Seek God and you shall live
In the midst of the threats, Amos sends out a pressing call: to return to God while there is still time. The formula returns like a refrain, “Seek me, and you shall live.” For Amos, to seek God is to turn toward the good: “Seek ye good, and not evil, that you may live: and the Lord the God of hosts will be with you, as you have said.” Amos 5:14. Life is promised to whoever answers this call: to seek God is to want what God wants, and first of all justice.
The Day of the Lord
Israel awaited the day of the Lord with confidence, the day when God would come to judge the world. They imagined it as a triumph, where God would crush Israel’s enemies and exalt his people. Amos overturns this expectation. For a people guilty of injustice, that day will be a disaster: “Woe to them that desire the day of the Lord: to what end is it for you? the day of the Lord is darkness, and not light.” Amos 5:18. God’s judgment strikes first those who believe themselves safe. The prophets after Amos will take up this theme of the day of the Lord, and the New Testament will fulfill it in the last judgment, where each will appear before God.
The famine of the word of God
To the material punishment, Amos adds a heavier threat still: the silence of God. A day will come when the people, long deaf to the word of the prophets, will seek it and not find it. “Behold the days come, saith the Lord, and I will send forth a famine into the land: not a famine of bread, nor a thirst of water, but of hearing the word of the Lord.” Amos 8:11. They had it among them and despised it; they will then seek it from one end of the world to the other, in vain. “And they shall move from sea to sea, and from the north to the east: they shall go about seeking the word of the Lord, and shall not find it.” Amos 8:12.

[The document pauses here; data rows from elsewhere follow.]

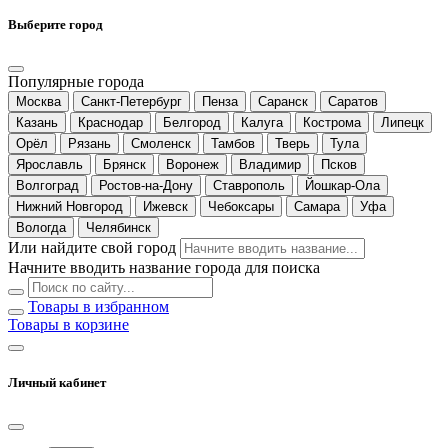
Выберите город
Популярные города
Москва
Санкт-Петербург
Пенза
Саранск
Саратов
Казань
Краснодар
Белгород
Калуга
Кострома
Липецк
Орёл
Рязань
Смоленск
Тамбов
Тверь
Тула
Ярославль
Брянск
Воронеж
Владимир
Псков
Волгоград
Ростов-на-Дону
Ставрополь
Йошкар-Ола
Нижний Новгород
Ижевск
Чебоксары
Самара
Уфа
Вологда
Челябинск
Или найдите свой город
Начните вводить название города для поиска
Товары в избранном
Товары в корзине
Личный кабинет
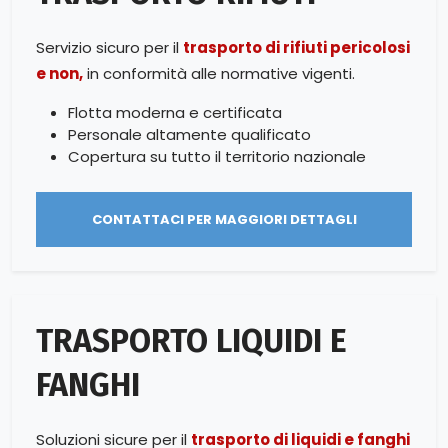
Servizio sicuro per il
trasporto di rifiuti pericolosi
e non,
in conformità alle normative vigenti.
Flotta moderna e certificata
Personale altamente qualificato
Copertura su tutto il territorio nazionale
CONTATTACI PER MAGGIORI DETTAGLI
TRASPORTO LIQUIDI E
FANGHI
Soluzioni sicure per il
trasporto di liquidi e fanghi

Election, a responsibility
Israel believed itself protected by its election: God had chosen it among all peoples, so he could not strike it. Amos turns the argument around. Precisely because Israel was chosen, it will be judged more severely: “You only have I known of all the families of the earth: therefore will I visit upon you all your iniquities.” Amos 3:2. The privilege of having known God is a charge, not a guarantee. And this God is the master of all nations: he brought Israel out of Egypt, and he also led the Philistines and the Syrians to their lands. The God of Israel governs the history of all peoples.
The tabernacle of David raised up
The book ends on a promise. After the judgment, God will rebuild what he has cast down: “In that day I will raise up the tabernacle of David, that is fallen: and I will close up the breaches of the walls thereof, and repair what was fallen: and I will rebuild it as in the days of old.” Amos 9:11. The tabernacle of David is the royal house that came from David, once glorious and now fallen, compared to a hut that collapses. God promises to raise it up, and with it to restore his people: cities rebuilt, vineyards replanted, a land fruitful again. This promise is fulfilled in Christ, son of David, in whom the royal house is raised up forever. It goes further still than the return of a kingdom: at the council of Jerusalem, the first great assembly of the Church, the apostle James cites these words of Amos to show that the pagan nations have their place in the people of God: “I will rebuild the tabernacle of David, which is fallen down, that the residue of men may seek after the Lord, and all nations upon whom my name is invoked.” Acts 15:16-17. The tabernacle of David raised up is the Church, where Jews and nations are gathered around Christ.